A3R: Agentic Affordance Reasoning via Cross-Dimensional Evidence in 3D Gaussian Scenes
AI 摘要
A3R通过智能体式跨维度证据获取,提升3D高斯场景下的精细化可供性推理。
主要贡献
- 提出A3R框架,将可供性推理转化为序列证据获取过程
- 设计基于MLLM的策略,迭代选择证据并更新信念
- 引入GRPO策略学习,提高证据获取效率和推理精度
方法论
利用MLLM构建智能体策略,通过序列化地获取3D几何和2D语义证据,更新可供性信念,最终进行推理。
原文摘要
Affordance reasoning in 3D Gaussian scenes aims to identify the region that supports the action specified by a given text instruction in complex environments. Existing methods typically cast this problem as one-shot prediction from static scene observations, assuming sufficient evidence is already available for reasoning. However, in complex 3D scenes, many failure cases arise not from weak prediction capacity, but from incomplete task-relevant evidence under fixed observations.
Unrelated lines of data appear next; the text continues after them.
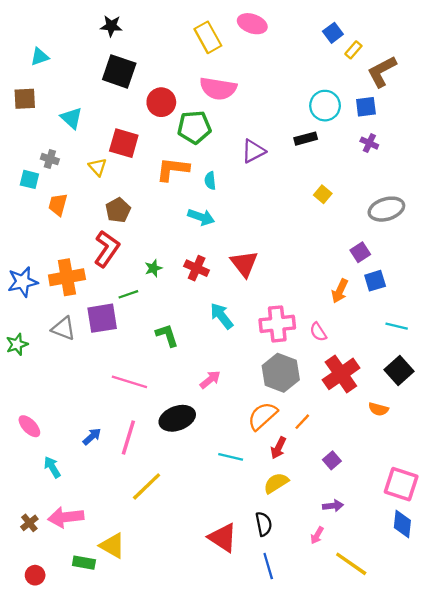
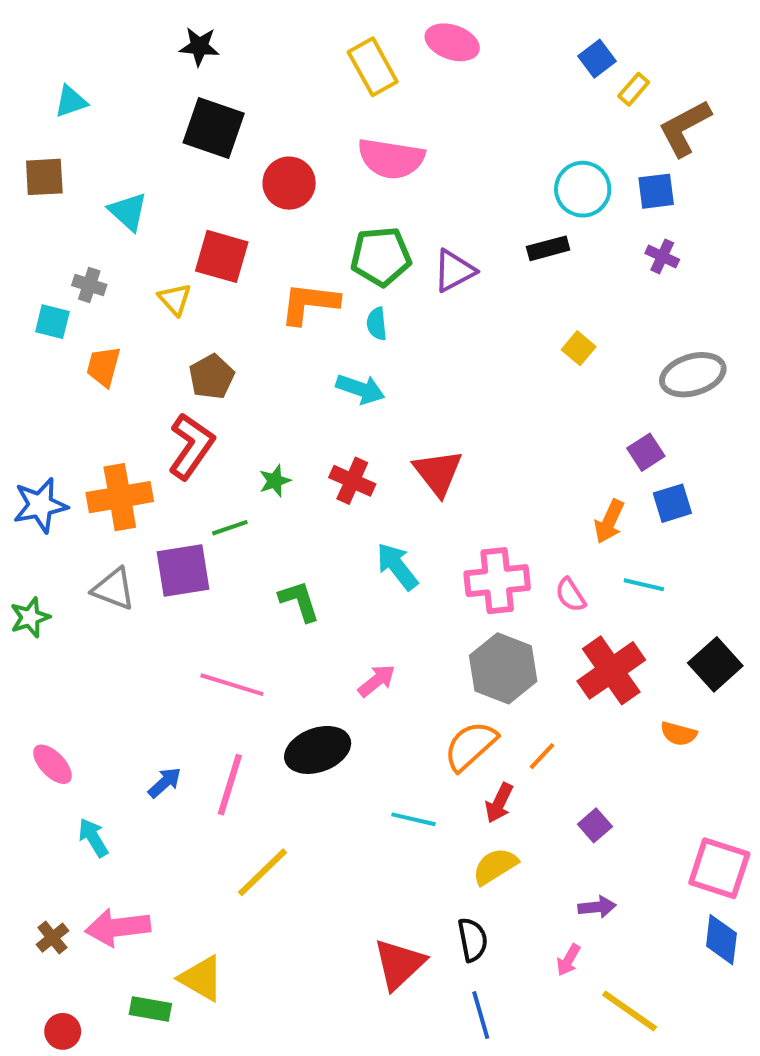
green pentagon: (194, 127) -> (381, 256), moved
cyan line: (397, 326) -> (644, 585), moved
red triangle: (223, 538) -> (399, 964), turned 44

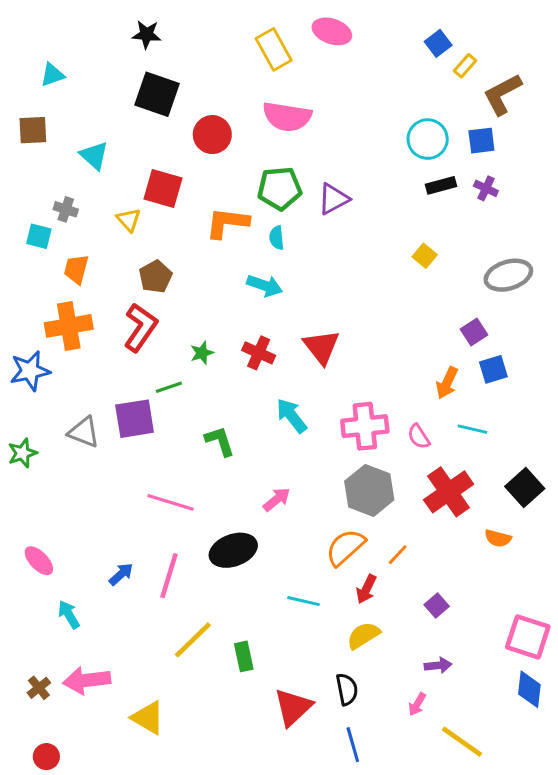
black rectangle: (548, 248) -> (441, 185), moved
orange cross: (120, 497) -> (69, 326), moved
green rectangle: (150, 1009) -> (244, 656), moved, turned 68

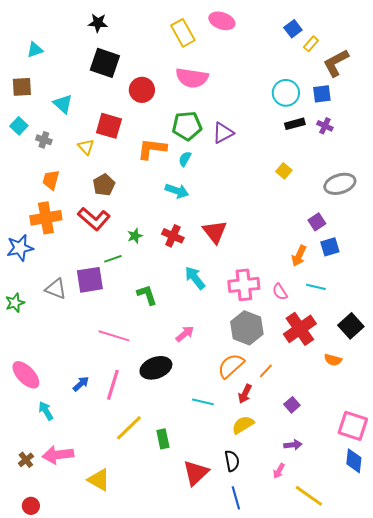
cyan square: (39, 236) -> (19, 126), moved, turned 30
cyan semicircle: (277, 238) -> (185, 159), turned 35
red L-shape: (141, 327) -> (94, 219), turned 96
pink ellipse: (39, 561) -> (26, 375), size x1.4

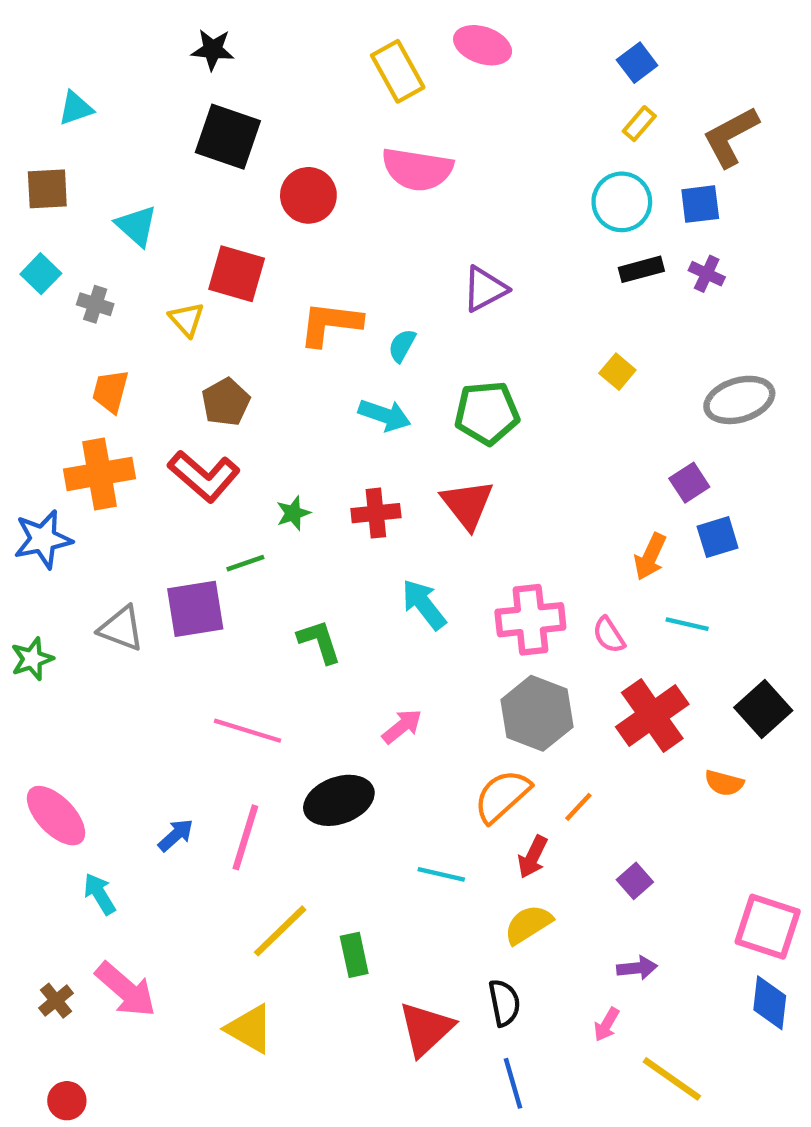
yellow rectangle: (311, 44) -> (639, 124), moved
green pentagon: (187, 126) -> (487, 413), moved
red cross: (173, 236) -> (376, 513), turned -30
pink arrow: (58, 455) -> (126, 990), turned -132
yellow triangle: (99, 480) -> (250, 1029), moved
To address this limitation, we reformulate fine-grained affordance reasoning as a sequential evidence acquisition process, where ambiguity is progressively reduced through complementary 3D geometric and 2D semantic evidence. Building on this formulation, we propose A3R, an agentic affordance reasoning framework that enables an MLLM-based policy to iteratively select evidence acquisition actions and update the affordance belief through cross-dimensional evidence acquisition. To optimize such sequential decision making, we further introduce a GRPO-based policy learning strategy that improves evidence acquisition efficiency and reasoning accuracy. Extensive experiments on scene-level benchmarks show that A3R consistently surpasses static one-shot baselines, demonstrating the advantage of agentic cross-dimensional evidence acquisition for fine-grained affordance reasoning in complex 3D Gaussian scenes.